- **PROBLEM DESCRIPTION**: Write out each entry again. Keep every word exactly as it is.

- **RECORDED INFORMATION**:
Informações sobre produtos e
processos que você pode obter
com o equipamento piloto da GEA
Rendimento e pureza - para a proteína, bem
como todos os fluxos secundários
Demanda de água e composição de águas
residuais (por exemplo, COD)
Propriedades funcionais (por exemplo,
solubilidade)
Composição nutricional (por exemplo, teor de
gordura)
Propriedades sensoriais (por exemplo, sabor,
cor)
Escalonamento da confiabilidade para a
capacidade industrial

- **ANSWER SPACE**:
Informações sobre produtos e
processos que você pode obter
com o equipamento piloto da GEA
Rendimento e pureza - para a proteína, bem
como todos os fluxos secundários
Demanda de água e composição de águas
residuais (por exemplo, COD)
Propriedades funcionais (por exemplo,
solubilidade)
Composição nutricional (por exemplo, teor de
gordura)
Propriedades sensoriais (por exemplo, sabor,
cor)
Escalonamento da confiabilidade para a
capacidade industrial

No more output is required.